L’inferno è lastricato di buone intenzioni! Sulla strada che conduce da Santa Maria Maggiore a Piazza Vittorio, esattamente al numero 45 di via Carlo Alberto si affaccia il ristorante di Agata e Romeo, coppia ottimamente intenzionata a trasformare un vecchio e popolaresco locale, dalle tradizioni un po’ «grevi», in un accogliente cenacolo, dove con qualche conforto si possano apprezzare le discrete novità di una cucina più lieve ed innovativa.
Purtroppo però anche in questo caso i neofiti della cosiddetta cucina creativa italiana rivelano i loro limiti proprio di creatività.
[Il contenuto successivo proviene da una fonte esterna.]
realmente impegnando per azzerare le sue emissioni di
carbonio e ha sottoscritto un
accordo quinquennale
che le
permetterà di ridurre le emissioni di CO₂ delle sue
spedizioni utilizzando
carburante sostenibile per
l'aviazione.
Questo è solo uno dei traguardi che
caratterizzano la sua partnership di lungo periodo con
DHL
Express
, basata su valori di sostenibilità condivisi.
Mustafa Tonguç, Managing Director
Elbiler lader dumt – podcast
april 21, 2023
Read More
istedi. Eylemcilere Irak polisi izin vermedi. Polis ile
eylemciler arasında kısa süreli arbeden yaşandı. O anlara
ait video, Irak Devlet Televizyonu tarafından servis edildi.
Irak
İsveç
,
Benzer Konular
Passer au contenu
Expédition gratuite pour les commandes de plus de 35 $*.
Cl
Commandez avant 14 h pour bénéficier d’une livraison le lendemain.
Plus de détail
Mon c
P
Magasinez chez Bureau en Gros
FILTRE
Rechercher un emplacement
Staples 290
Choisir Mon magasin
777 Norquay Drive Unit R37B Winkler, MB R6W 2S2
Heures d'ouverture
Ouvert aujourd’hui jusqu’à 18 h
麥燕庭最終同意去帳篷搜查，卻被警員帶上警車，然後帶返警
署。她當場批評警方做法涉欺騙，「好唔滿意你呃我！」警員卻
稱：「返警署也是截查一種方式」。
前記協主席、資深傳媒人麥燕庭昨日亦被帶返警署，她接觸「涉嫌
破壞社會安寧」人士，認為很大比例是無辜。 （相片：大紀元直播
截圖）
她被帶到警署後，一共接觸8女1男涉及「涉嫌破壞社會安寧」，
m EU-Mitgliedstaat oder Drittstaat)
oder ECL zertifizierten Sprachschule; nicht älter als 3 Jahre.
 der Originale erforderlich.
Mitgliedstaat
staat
Offrire come piatti di apertura un filetto di coniglio mal disossato, con troppo sale e un filo di buon olio, o un altrettanto salato piattino di seppioline lessate o ancora un salmone marinato agli agrumi, che proprio per l’assenza di ogni marinatura si faccia notare, è un brutto modo di incominciare. Anche i primi piatti si rivelano alquanto deboli: siano l’evanescente crema di funghi porcini, il passato di verdure ai tre sapori anodino, o scialbe lasagnette di grano duro agli ortaggi, per non parlare delle fettuccine nere al ragù di seppie, piuttosto «pappose» e insapori. Tanto peggiori ci sono parse queste . proposte dal momento che abbiamo potuto confrontar le con due piatti «di tradizione» davvero eccellenti: la zuppa di lenticchie di Castelluccio con olio di frantoio e dadolata di pane bruno, giustamente piccante e ricca di una gamma di armoniosi sapori; e i rigatoni con la pagliata freschissima e di grande delicatezza, cotti con un sugo profumato di pomodoro e formaggio, tirato alla perfezione.
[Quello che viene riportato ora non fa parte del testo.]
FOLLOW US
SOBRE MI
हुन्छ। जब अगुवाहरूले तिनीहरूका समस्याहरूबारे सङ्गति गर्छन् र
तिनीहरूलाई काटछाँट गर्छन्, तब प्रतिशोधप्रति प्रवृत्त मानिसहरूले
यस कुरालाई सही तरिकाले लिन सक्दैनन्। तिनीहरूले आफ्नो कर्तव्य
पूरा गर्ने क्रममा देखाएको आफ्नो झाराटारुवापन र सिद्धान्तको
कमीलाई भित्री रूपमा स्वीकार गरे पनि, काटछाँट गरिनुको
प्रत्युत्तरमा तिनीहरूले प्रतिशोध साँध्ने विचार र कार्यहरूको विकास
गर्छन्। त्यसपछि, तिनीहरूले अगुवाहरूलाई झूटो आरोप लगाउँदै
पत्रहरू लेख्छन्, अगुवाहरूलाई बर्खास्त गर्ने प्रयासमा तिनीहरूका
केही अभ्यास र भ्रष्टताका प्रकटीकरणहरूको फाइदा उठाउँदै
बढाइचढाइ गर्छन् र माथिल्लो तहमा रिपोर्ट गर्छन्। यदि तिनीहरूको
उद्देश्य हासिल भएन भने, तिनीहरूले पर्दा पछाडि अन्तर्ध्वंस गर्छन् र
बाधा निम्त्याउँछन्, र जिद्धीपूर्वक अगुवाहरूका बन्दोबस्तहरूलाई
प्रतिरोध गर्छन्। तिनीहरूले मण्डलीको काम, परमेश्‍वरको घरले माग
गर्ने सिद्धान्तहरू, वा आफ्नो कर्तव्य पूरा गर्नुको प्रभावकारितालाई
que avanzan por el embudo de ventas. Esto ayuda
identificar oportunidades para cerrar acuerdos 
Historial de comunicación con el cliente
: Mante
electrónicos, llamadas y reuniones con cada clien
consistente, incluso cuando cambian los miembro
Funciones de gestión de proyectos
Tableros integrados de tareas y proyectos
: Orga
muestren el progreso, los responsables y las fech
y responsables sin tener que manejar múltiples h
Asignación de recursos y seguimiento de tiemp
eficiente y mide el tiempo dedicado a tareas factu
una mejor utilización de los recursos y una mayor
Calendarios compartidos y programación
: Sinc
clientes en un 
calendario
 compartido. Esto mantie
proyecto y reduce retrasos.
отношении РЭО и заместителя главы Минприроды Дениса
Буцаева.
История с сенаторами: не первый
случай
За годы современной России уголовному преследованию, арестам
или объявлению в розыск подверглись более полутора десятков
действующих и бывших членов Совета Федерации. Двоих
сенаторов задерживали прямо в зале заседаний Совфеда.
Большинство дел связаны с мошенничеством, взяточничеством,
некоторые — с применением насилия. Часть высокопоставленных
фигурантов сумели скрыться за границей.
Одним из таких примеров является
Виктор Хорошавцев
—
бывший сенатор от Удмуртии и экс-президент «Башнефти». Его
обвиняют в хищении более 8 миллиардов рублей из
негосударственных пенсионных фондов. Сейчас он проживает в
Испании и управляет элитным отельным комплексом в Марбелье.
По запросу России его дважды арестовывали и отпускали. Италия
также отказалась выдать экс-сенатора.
È mancato nella rosa dei secondi piatti il risvolto a sorpresa, per cui ci siamo solo un po’ intristiti provando un plastificato storione brasato al barolo; una pessima grigliata di verdure all’aceto balsamico, che ha rievocato in noi terrori infantili, quando la verdura era il «castigo»; un’orrenda e maleodorante fianchetta di vitella alla pizzaiola, un fritto misto ambiguamente giapponese ed un carré d’agnello alle erbe piuttosto trascurato. I dolci di Agata ci sono parsi di pochissima professionalità: un latte cotto, una crostatina da autogrill e un indescrivibile milefoglie sbriciolato su di una vischiosa cremina. A parte il Satrico di Aprilia, imbottigliato per la casa, la selezione dei vini m è piuttosto ampia e ben articolata; oltre ad una bottiglia di Champagne Paul Barras di Bouzy, abbiamo apprezzato un rosso Gamay di Livon dal delizioso profumo d’erba; il Vin Santo ci è sembrato piuttosto ordinario. Il conto non è troppo elevato; anche se abbiamo ragione di credere che la gestione attuale si stia barcamenando tra due tipi di clienti: quelli della zona, commercianti e turisti di passaggio, e i borghesi «gourmet» in cerca di quel qualcosa di nuovo che pare non si riesca mai a trovare.